__WORK REQUIRED__. Filter the listing below down to the lines with the word "electrònic" and copy those.

__PROVIDED RECORDS__.
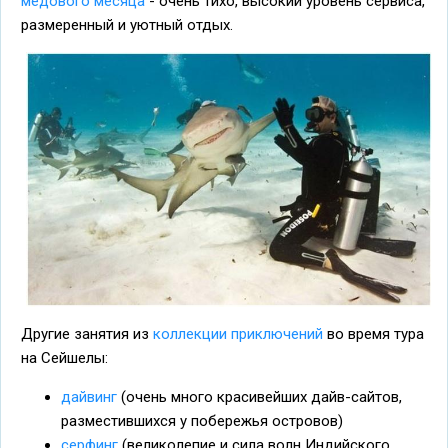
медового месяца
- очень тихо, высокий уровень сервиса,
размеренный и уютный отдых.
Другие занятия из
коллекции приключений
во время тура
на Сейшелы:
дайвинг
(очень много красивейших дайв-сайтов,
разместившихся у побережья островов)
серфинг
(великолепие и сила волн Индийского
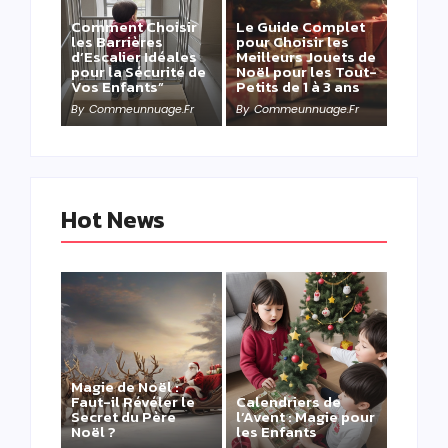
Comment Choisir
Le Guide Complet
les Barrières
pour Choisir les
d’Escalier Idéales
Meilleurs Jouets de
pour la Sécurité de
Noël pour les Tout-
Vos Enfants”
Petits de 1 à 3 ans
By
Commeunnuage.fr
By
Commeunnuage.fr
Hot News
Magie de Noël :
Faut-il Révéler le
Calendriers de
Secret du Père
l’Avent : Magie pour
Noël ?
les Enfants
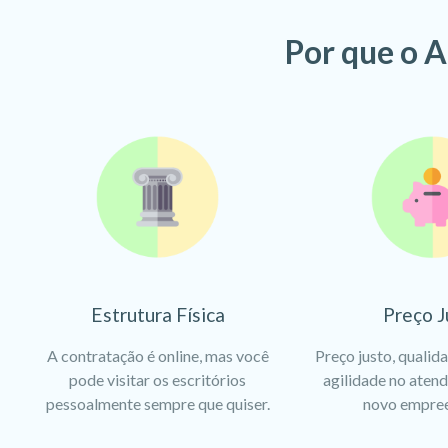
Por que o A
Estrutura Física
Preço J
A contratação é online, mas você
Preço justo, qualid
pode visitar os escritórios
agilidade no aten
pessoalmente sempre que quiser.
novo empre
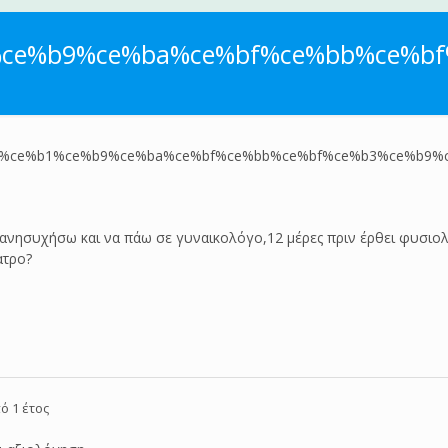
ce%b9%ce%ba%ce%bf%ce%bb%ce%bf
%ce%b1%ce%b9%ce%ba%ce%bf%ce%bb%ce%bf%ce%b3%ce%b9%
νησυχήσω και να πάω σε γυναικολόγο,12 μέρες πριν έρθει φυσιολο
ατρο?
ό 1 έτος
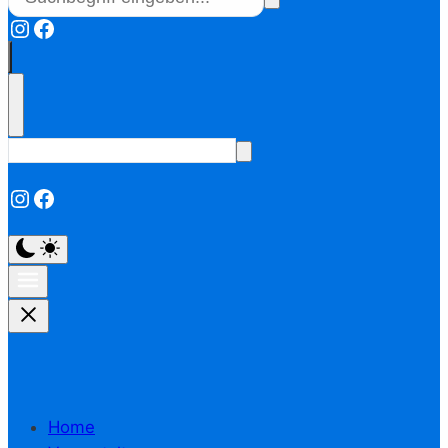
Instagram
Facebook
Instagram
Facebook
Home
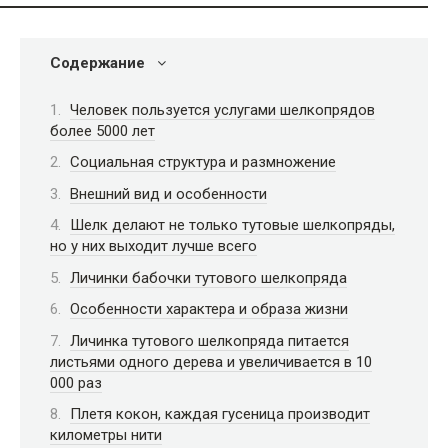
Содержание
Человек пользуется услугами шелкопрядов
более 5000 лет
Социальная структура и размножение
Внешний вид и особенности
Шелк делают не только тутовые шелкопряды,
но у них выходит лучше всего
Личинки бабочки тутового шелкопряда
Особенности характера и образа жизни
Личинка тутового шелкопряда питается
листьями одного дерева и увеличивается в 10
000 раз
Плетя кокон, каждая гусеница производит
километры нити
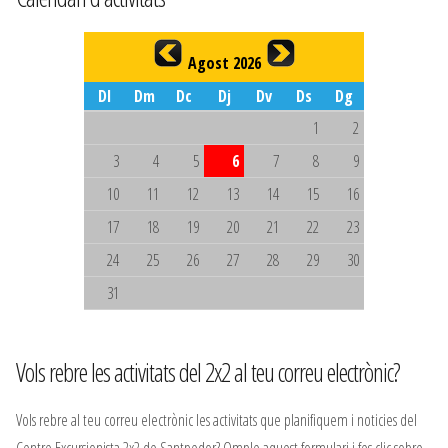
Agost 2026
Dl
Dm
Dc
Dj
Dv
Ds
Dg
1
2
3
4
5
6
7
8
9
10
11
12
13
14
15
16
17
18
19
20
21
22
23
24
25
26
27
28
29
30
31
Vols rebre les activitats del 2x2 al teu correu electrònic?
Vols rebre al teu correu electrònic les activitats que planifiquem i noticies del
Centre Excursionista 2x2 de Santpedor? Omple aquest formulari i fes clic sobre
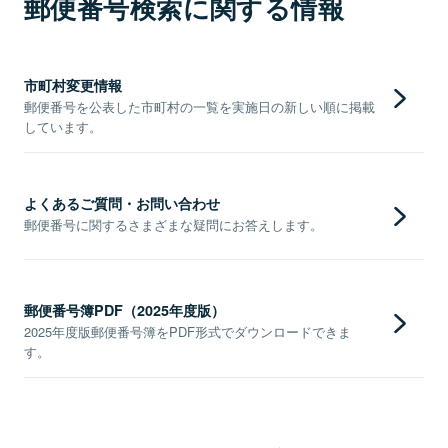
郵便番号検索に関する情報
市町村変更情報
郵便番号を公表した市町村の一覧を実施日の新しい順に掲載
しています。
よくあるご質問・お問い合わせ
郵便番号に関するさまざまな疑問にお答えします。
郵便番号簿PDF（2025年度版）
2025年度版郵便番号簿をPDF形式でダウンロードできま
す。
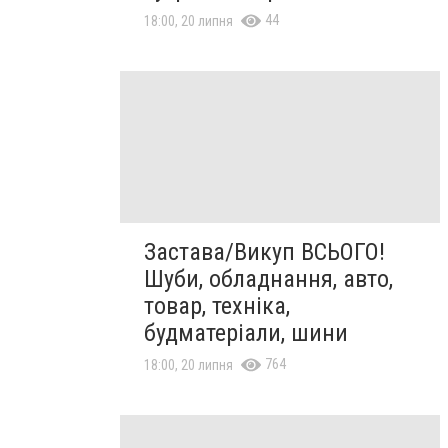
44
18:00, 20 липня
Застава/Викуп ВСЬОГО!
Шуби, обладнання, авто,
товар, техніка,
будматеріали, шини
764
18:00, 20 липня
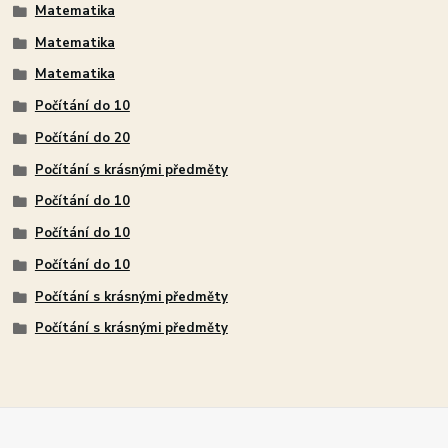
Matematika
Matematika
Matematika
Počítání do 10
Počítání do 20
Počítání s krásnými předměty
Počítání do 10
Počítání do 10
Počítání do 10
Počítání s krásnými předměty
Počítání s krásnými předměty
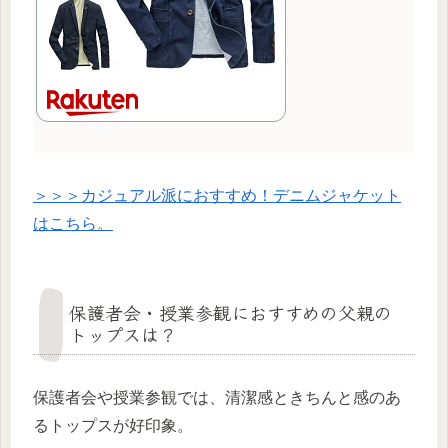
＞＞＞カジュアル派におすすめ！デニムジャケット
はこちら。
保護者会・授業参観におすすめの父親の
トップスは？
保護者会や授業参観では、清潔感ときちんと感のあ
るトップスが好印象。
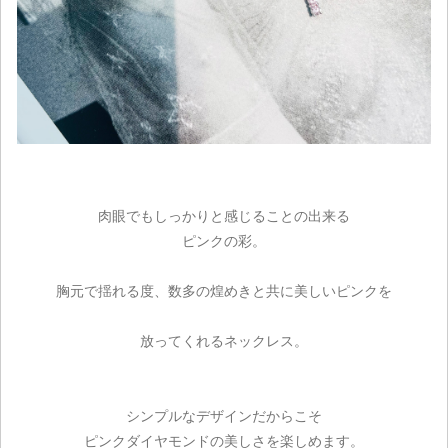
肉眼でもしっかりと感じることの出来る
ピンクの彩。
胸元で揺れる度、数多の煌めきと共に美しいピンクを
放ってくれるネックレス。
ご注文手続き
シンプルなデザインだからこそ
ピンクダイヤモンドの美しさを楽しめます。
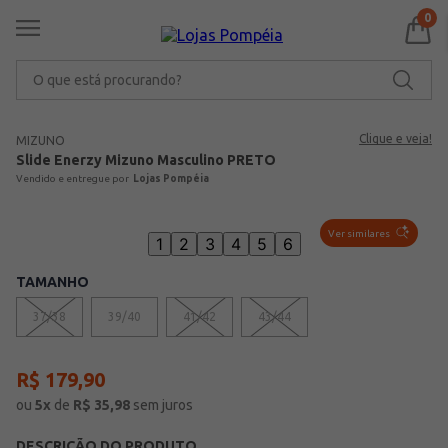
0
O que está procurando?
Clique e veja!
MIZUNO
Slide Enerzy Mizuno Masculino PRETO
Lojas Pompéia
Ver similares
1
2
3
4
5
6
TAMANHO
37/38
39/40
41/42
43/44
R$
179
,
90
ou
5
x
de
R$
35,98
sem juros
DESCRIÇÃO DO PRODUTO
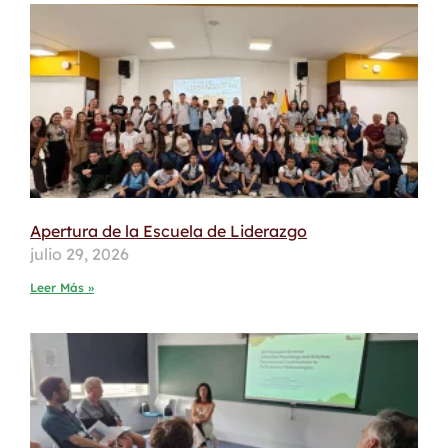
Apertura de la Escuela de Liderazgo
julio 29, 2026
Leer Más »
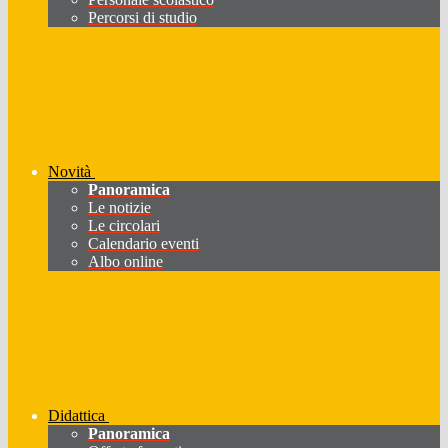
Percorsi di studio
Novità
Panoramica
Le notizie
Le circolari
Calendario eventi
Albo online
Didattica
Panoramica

...

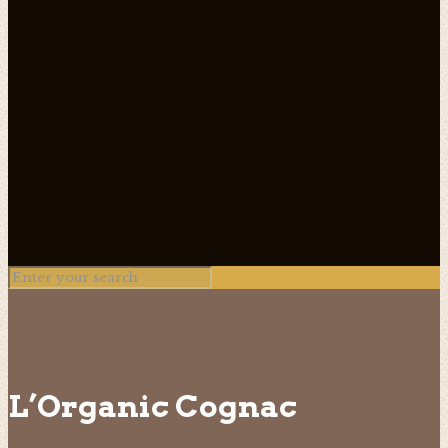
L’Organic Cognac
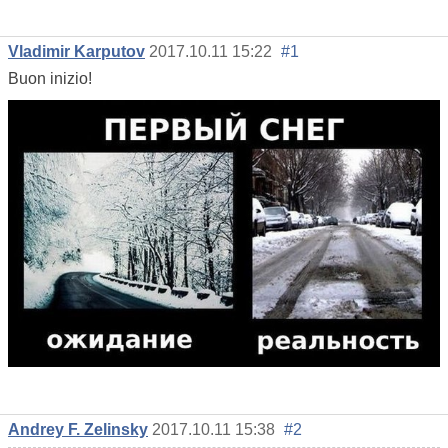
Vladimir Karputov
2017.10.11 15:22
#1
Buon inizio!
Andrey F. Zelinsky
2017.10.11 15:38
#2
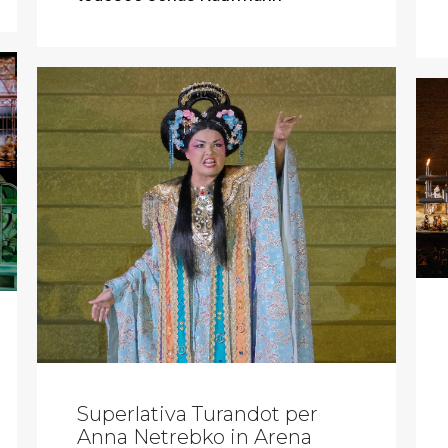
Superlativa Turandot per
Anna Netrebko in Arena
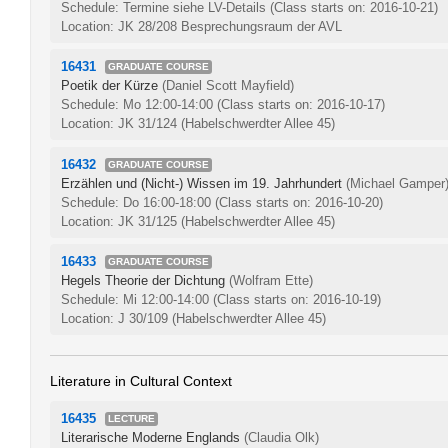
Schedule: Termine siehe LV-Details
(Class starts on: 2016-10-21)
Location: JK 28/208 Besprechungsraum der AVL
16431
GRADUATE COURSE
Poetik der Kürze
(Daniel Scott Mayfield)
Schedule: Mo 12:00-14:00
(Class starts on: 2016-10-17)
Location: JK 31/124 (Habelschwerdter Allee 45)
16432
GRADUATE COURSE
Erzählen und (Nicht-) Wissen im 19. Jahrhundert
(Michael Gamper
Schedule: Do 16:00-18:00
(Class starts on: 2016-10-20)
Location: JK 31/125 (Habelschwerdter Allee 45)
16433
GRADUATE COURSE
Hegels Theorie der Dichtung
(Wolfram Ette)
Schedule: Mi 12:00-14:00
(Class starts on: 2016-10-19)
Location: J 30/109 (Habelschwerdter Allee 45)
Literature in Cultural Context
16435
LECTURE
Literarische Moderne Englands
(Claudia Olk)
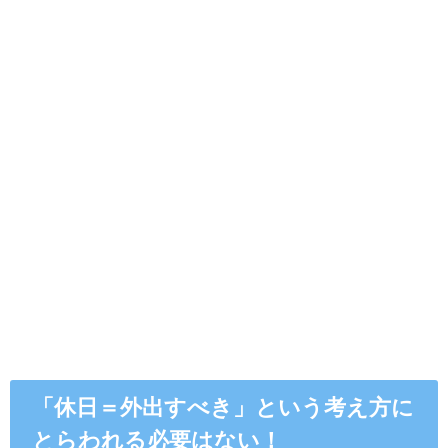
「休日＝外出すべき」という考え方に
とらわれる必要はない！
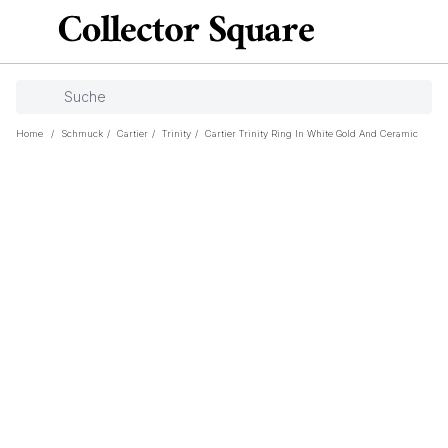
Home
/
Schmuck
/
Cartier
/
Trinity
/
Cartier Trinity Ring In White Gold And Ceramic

__REPLY__.
Vols rebre les activitats del 2x2 al teu correu electrònic?
Vols rebre al teu correu electrònic les activitats que planifiquem i noticies del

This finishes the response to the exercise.